All three murder victims are revealed to have a connection with Vera von Kaltensee; the baroness is a well-respected philanthropist. Head of an old and rich family, and ruling with an iron fist, all three victims were lifelong friends of hers.
Pia and Oliver trace the trail of clues to the final days of World War II, stumbling into a suspicious part of Poland where the investigators learn the truth behind the five-digit number written in blood.
The Ice Queen isn’t universally loved. A few people probably read this book before its predecessors because it was translated at a much earlier date than the books that came before.
The novel features a number of gruesome murders that intertwine with events in World War II. There are a little too many characters here, and that number only grows as the novel progresses, this bogging the story down. It is a little difficult to keep up with everything that happens at the end, and it is easy to see why some people left this book feeling unsatisfied.

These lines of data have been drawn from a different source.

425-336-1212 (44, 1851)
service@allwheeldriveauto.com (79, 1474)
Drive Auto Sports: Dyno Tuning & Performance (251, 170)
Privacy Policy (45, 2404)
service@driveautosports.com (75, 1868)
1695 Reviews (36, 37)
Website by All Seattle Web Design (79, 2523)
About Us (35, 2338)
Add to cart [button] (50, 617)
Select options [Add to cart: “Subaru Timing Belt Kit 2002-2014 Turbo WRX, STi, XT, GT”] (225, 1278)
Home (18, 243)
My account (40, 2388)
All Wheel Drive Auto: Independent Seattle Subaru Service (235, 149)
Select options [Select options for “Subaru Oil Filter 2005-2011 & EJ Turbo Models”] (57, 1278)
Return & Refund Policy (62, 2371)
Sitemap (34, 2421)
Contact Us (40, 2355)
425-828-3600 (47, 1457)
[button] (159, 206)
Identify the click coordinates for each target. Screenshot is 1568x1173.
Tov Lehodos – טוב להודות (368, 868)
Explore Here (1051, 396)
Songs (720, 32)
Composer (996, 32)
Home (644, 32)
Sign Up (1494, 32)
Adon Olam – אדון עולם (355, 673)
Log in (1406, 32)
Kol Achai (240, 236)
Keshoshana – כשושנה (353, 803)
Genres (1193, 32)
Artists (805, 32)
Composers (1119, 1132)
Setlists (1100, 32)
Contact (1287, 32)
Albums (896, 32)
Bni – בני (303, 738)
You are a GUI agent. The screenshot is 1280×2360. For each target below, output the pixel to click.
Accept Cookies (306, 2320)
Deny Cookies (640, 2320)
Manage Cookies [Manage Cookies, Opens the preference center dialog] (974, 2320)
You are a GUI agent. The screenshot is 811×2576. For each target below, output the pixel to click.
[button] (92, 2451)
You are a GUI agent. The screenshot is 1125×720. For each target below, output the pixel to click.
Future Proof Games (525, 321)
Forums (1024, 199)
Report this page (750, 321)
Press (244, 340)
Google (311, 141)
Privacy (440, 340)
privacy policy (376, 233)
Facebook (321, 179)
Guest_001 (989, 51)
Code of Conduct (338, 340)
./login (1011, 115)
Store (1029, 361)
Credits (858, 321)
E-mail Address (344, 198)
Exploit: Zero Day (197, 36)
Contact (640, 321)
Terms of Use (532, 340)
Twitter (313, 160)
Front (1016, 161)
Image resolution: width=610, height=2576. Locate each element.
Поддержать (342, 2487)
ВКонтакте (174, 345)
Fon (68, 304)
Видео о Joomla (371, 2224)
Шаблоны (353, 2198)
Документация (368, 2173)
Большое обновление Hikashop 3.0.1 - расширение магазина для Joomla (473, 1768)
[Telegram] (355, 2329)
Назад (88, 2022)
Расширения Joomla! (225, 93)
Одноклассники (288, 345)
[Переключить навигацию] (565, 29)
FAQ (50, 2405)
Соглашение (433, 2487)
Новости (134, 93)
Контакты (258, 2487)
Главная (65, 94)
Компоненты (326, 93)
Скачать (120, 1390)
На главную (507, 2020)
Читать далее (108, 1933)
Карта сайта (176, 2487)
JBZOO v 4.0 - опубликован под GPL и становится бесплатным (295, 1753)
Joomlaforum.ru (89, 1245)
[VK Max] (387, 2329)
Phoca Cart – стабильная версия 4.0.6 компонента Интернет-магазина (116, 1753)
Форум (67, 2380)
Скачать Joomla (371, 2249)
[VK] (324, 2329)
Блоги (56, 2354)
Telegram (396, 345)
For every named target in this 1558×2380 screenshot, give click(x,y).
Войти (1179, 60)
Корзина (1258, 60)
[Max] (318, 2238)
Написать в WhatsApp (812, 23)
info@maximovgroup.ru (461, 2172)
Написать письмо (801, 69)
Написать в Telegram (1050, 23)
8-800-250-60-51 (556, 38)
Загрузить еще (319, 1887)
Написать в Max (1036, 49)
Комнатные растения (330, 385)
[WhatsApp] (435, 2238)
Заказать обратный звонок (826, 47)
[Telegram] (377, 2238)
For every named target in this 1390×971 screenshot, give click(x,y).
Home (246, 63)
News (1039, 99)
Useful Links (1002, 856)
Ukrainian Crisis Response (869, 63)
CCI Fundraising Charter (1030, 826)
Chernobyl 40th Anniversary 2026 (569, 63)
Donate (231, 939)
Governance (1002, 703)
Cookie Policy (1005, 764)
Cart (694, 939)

Bad Wolf: A 16-year-old girl washes up on a riverbank outside Frankfurt; determining her identity proves difficult because no one comes forward to claim her body. The weeks go by and the police have come no closer to resolving her murder.
That is until a renowned TV reporter is attacked, raped and locked in the trunk of her car; barely alive after the ordeal, the reporter reveals details of her investigation into a Child Welfare Organization.
A child pornography ring comes into play, one that involves individuals from the highest echelons of society. Inspectors Pia and Oliver begin working to connect the two cases, digging beneath the veneer of Bourgeois society to uncover the terrible secret within.
This is one of those books that is only ever enticing when you are reading it; it lacks those elements that make Nele Neuhaus’ books so intriguing; in other words, it doesn’t leave you begging for more, at least not to a point where you think about it even after putting it down.